(Beginning of Input material)

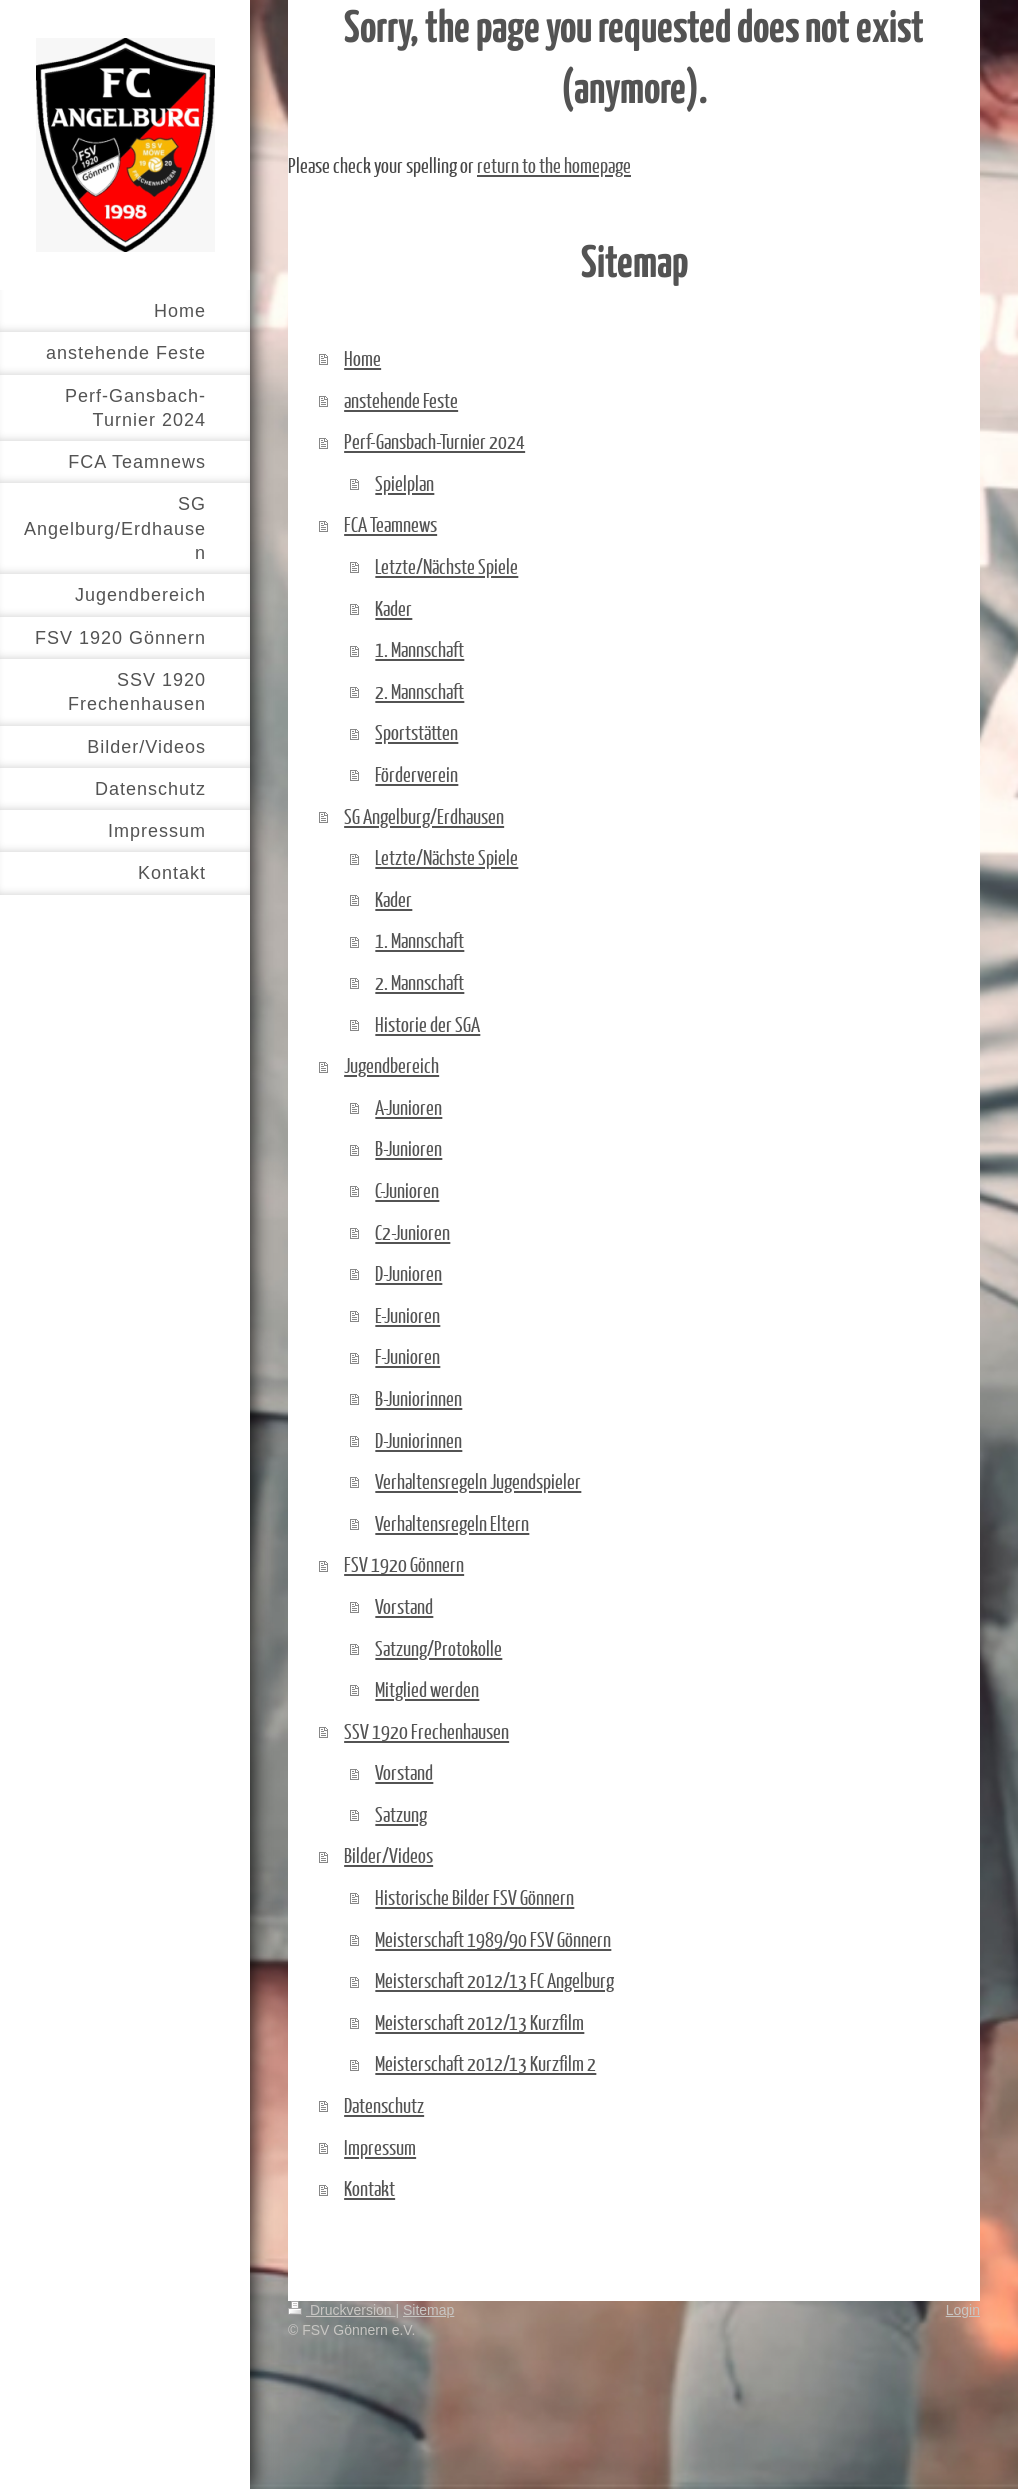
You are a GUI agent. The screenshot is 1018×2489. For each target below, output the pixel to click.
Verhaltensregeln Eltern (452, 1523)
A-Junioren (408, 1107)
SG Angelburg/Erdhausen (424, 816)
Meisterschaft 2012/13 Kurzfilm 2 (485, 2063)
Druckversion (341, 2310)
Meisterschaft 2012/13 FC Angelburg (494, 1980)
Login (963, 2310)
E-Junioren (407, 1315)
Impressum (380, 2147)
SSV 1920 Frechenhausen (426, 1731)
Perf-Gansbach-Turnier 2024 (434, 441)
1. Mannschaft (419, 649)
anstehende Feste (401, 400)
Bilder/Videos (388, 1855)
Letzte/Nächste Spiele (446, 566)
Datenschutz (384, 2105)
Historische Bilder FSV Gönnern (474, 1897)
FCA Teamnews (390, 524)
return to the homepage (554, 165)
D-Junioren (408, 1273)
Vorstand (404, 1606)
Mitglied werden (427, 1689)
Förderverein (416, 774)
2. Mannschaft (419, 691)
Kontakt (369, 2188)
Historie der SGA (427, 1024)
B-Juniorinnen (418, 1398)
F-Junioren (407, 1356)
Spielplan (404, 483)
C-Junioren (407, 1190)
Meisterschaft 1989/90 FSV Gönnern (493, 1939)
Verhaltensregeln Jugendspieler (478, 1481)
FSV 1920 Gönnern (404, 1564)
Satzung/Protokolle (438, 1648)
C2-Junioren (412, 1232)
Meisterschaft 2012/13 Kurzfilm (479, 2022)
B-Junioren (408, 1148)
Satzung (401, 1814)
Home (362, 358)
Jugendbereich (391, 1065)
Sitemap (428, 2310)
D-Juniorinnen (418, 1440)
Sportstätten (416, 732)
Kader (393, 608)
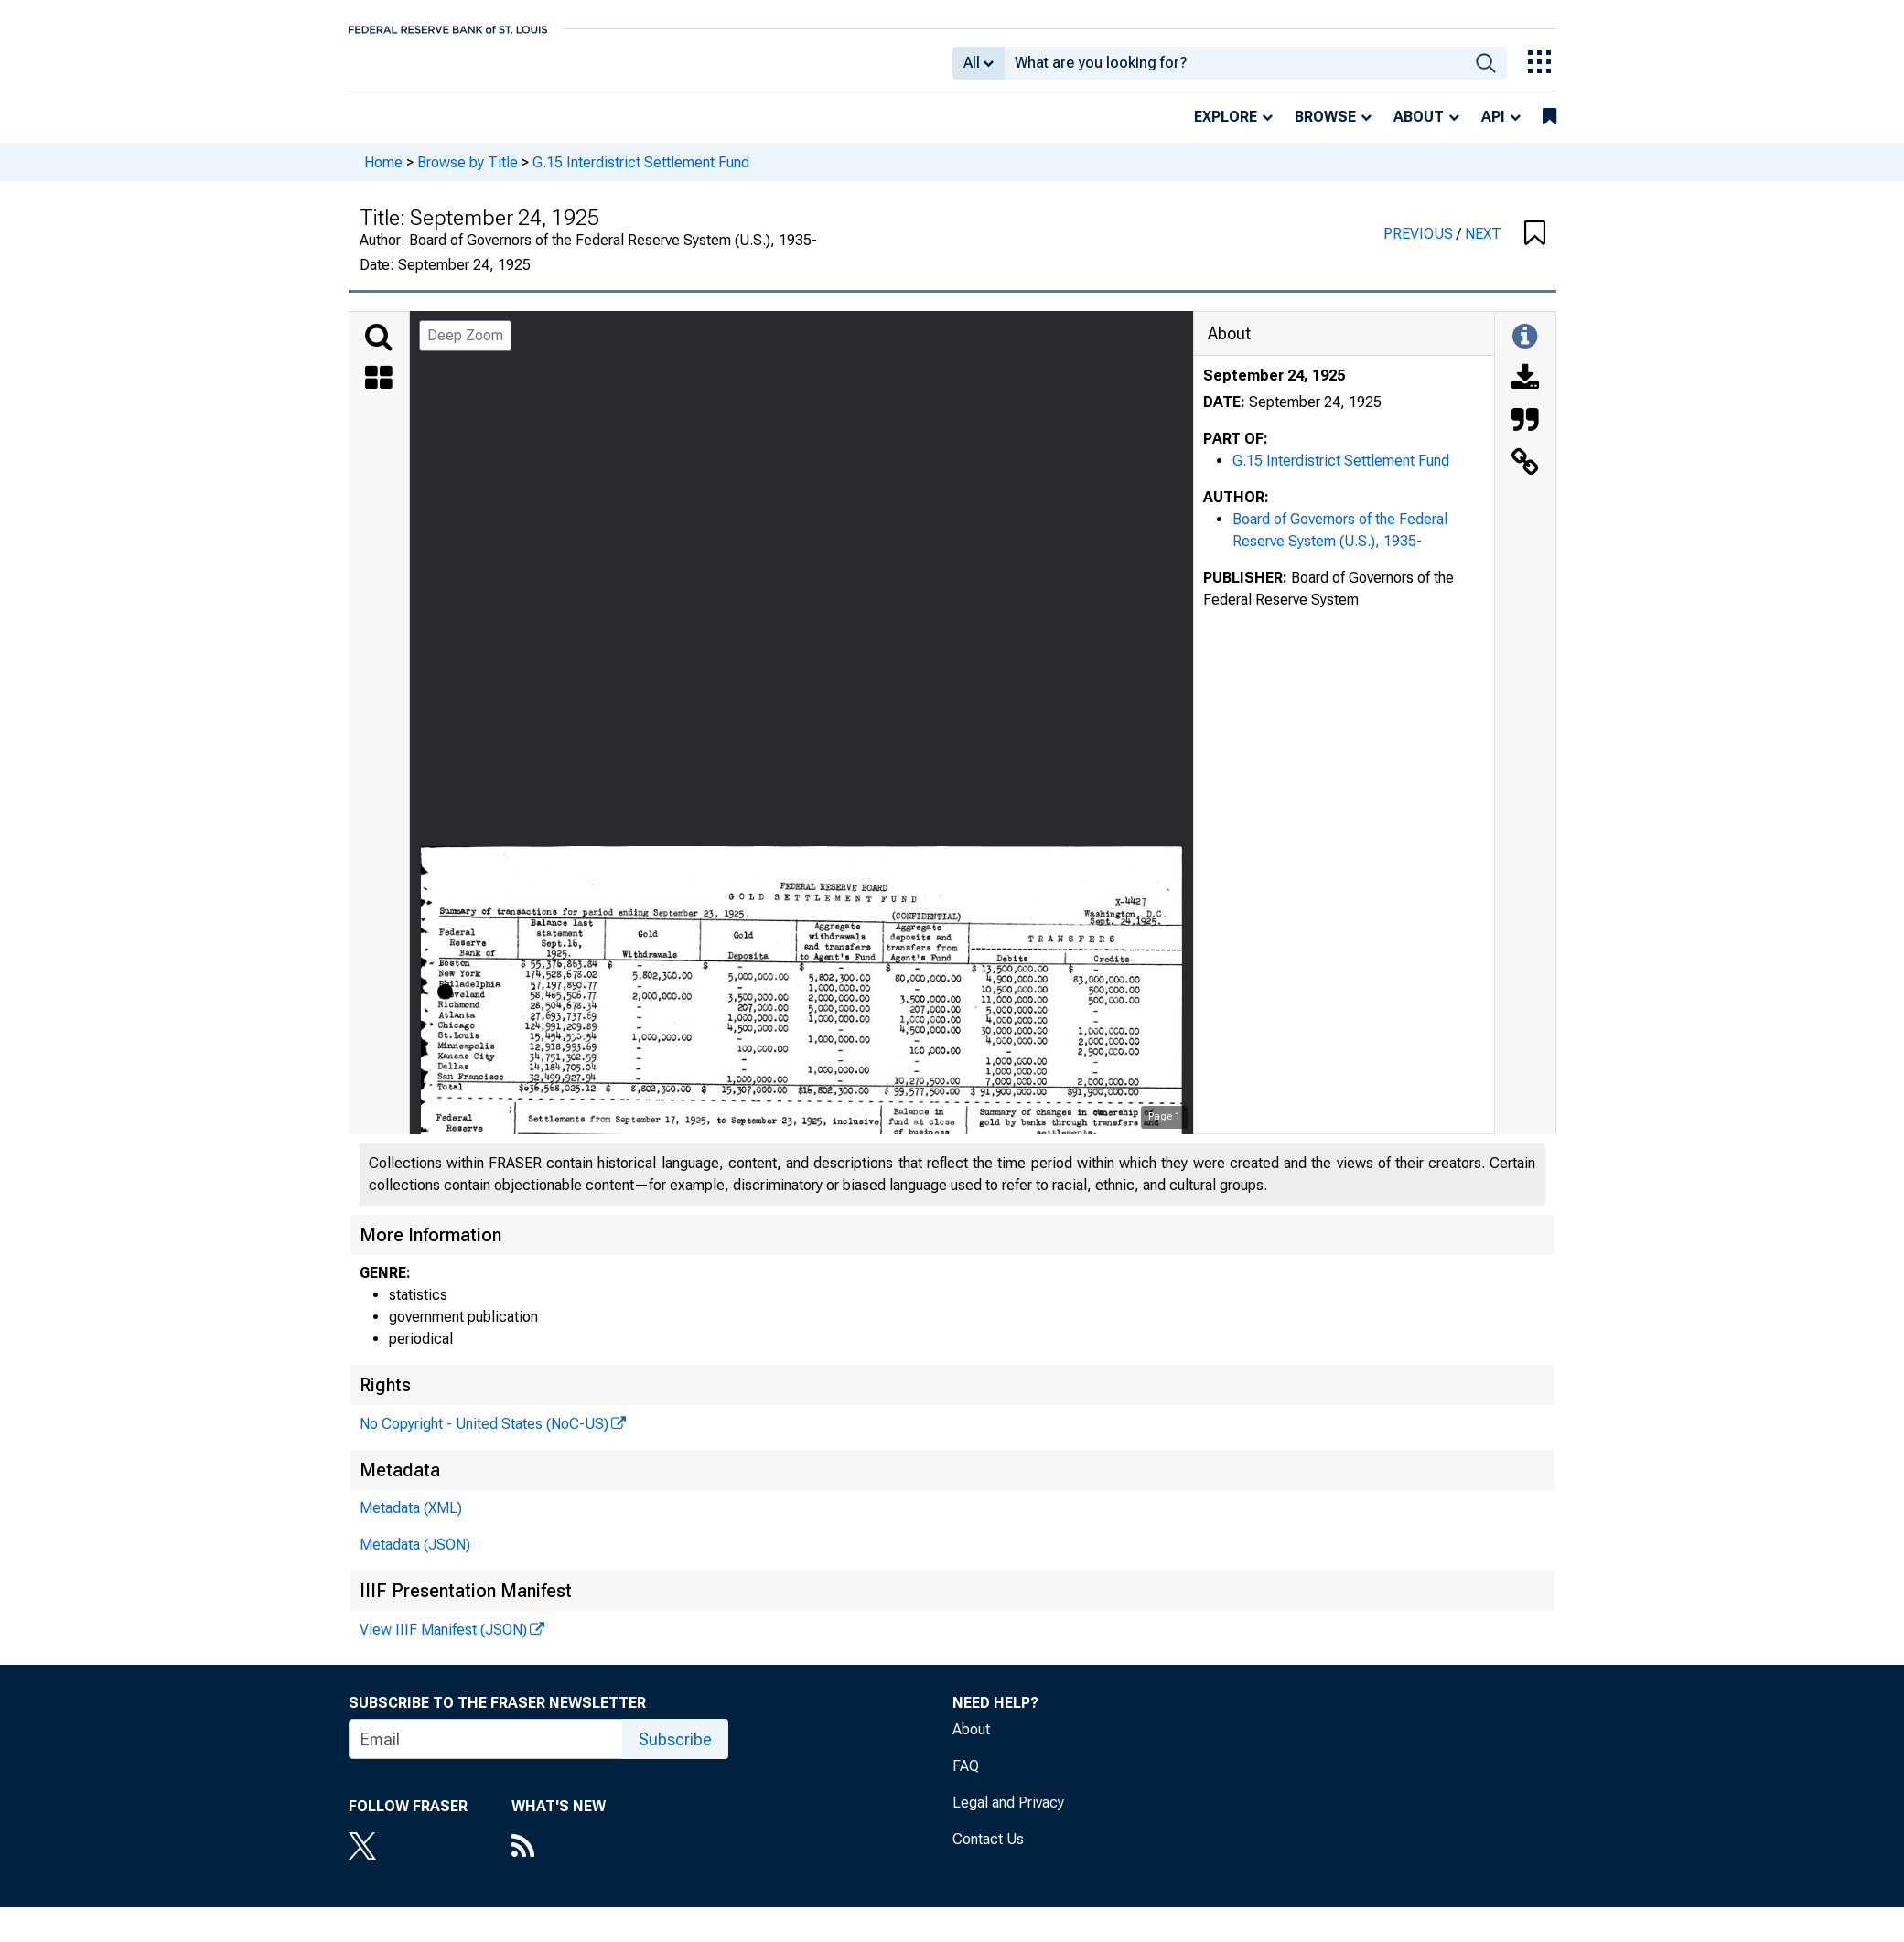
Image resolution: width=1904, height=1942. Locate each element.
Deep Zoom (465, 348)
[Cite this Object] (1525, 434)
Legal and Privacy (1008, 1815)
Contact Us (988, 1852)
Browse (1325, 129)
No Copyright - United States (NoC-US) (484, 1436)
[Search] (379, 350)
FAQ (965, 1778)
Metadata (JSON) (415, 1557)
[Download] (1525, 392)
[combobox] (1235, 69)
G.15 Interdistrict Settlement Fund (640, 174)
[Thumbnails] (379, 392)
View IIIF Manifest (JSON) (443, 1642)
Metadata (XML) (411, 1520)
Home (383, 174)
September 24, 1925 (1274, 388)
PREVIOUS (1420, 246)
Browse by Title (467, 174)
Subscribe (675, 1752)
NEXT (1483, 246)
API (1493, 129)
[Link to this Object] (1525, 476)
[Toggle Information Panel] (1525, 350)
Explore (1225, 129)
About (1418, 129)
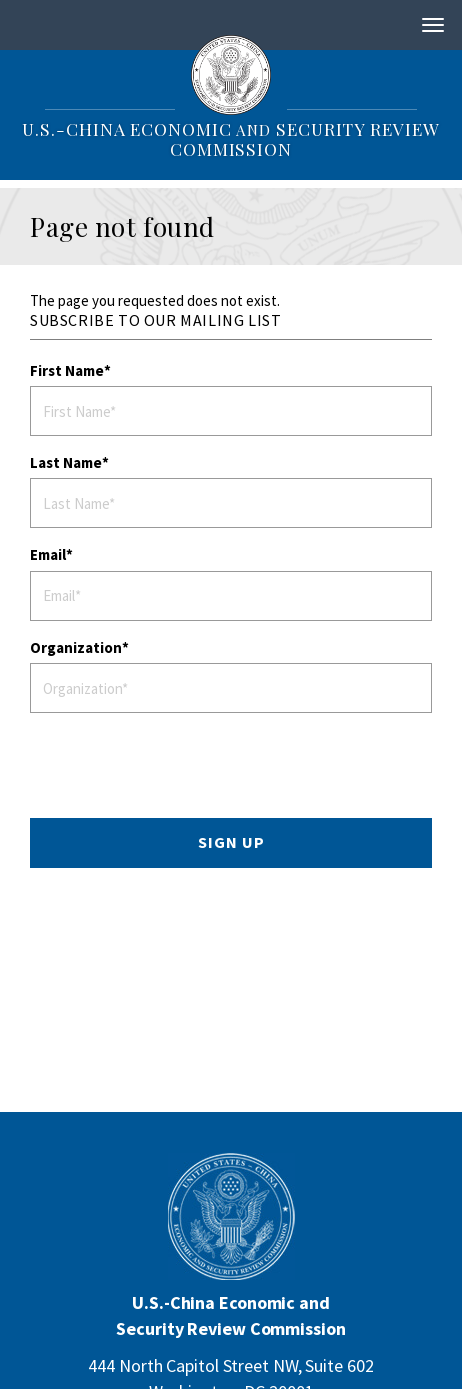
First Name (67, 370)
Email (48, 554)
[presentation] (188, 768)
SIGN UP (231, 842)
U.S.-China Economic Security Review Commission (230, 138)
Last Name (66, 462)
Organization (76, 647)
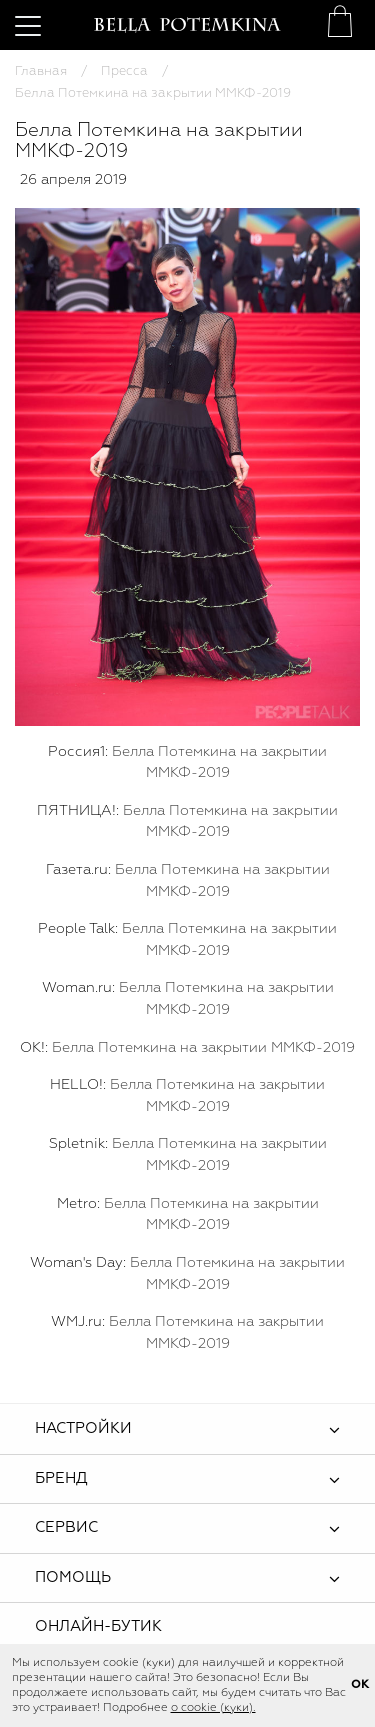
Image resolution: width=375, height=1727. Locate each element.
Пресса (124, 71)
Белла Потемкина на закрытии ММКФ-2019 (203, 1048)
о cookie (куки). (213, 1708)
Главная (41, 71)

(End of Input material)

**Aim of the task:** A copy of each line above that holds the word "Junioren" is the expected answer.

**Completed task:**
A-Junioren (408, 1107)
E-Junioren (407, 1315)
D-Junioren (408, 1273)
F-Junioren (407, 1356)
C-Junioren (407, 1190)
C2-Junioren (412, 1232)
B-Junioren (408, 1148)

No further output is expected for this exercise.